Mina Abdullah Refinery
- Location: Mina Abdullah, Kuwait;

Refinery details
- Operator: Kuwait National Petroleum Company (KNPC)
- Owner: Kuwait National Petroleum Company
- Opened: 1978
- Area: 7.84 km^{2} (3.03 sq mi)
- Capacity: 490,000 barrels per day (78,000 m^{3}/d)

= Mina Abdullah Refinery =

Oil refinery in Kuwait

Mina Abdullah Refinery (MAB) is an oil refinery in Mina Abdullah, Kuwait that is operated by the Kuwait National Petroleum Company (KNPC), a subsidiary of Kuwait Petroleum Corporation (KPC).

== History ==
Mina Abdullah Refinery was established in 1958 by the American Independent Oil Company (AMINOIL) with an initial capacity of 30,000 barrels per day.
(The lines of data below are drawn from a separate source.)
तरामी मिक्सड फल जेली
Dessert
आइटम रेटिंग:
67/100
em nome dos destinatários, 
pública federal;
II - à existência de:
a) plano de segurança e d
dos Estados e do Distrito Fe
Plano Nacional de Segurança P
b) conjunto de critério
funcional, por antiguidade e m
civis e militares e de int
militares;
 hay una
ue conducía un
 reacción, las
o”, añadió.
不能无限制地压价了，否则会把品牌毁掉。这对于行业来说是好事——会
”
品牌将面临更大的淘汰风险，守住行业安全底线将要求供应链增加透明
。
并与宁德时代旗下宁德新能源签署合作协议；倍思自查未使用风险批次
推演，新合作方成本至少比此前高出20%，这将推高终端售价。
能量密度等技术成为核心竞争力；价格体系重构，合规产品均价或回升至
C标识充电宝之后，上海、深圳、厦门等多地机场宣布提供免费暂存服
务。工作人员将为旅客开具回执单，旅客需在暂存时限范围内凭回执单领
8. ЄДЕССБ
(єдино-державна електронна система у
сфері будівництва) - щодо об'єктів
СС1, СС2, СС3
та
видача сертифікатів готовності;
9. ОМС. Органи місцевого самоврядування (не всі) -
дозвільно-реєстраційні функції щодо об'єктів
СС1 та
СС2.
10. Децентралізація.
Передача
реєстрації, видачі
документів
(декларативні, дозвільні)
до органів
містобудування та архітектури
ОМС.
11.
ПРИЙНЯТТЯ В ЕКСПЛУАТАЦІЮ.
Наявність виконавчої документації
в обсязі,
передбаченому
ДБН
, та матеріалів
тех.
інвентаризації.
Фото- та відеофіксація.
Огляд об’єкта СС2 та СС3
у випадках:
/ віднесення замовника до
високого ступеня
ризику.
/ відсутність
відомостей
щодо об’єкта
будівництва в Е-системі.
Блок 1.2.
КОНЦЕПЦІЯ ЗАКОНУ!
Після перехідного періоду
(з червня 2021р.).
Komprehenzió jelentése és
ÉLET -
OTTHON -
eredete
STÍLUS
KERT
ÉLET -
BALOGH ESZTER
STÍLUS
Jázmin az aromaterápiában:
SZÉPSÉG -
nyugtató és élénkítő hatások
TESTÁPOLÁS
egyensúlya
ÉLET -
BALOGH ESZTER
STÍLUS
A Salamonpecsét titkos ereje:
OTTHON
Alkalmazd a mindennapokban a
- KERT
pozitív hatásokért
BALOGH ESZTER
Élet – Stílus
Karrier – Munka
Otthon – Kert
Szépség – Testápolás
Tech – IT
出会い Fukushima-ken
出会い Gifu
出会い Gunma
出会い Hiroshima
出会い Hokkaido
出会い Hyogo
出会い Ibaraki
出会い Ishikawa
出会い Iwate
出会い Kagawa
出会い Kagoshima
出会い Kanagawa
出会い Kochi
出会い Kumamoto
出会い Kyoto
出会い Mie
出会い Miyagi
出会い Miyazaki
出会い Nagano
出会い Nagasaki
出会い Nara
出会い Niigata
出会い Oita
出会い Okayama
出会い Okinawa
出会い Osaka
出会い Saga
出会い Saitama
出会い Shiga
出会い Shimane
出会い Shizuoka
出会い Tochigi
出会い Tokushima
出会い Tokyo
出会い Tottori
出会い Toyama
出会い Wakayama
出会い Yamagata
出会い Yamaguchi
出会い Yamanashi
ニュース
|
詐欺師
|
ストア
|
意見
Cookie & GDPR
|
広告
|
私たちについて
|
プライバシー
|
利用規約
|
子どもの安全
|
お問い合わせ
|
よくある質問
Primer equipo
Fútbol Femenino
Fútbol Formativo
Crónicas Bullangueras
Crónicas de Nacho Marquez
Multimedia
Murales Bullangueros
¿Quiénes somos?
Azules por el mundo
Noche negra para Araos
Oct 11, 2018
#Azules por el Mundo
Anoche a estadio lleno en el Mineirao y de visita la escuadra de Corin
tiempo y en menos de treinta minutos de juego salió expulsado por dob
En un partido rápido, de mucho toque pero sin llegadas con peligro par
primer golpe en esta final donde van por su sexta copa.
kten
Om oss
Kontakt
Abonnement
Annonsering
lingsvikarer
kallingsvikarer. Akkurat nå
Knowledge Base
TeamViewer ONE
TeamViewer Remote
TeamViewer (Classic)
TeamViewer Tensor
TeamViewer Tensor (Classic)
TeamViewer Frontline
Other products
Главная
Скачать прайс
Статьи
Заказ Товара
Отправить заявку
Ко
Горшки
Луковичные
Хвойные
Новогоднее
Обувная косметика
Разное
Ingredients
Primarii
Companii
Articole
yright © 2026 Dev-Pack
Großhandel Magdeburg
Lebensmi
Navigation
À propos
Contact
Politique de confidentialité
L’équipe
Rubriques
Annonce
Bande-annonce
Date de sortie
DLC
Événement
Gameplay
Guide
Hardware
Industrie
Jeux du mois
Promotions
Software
Its ownership was then transferred to the KNPC in 1978. The refinery underwent technological modernization in 1988 under the following year's Modernization Project (MAB RMP), which introduced new technologies to manufacture low-sulfur products. The refinery received the Middle East Best refinery award during a conference organized by the World Refining Association in 2005, and by 2011, it received the Royal Society for Prevention of Accidents (RoSPA) award. The refinery was further modernized in 2022 under the Clean Fuels Project (CFP) with the goal of producing more high-quality, eco-friendly petroleum products that meets Euro-5 standards.

The refinery became the subject of drone attacks on March 2026 as apart of the 2026 Iran War, resulting in a fire.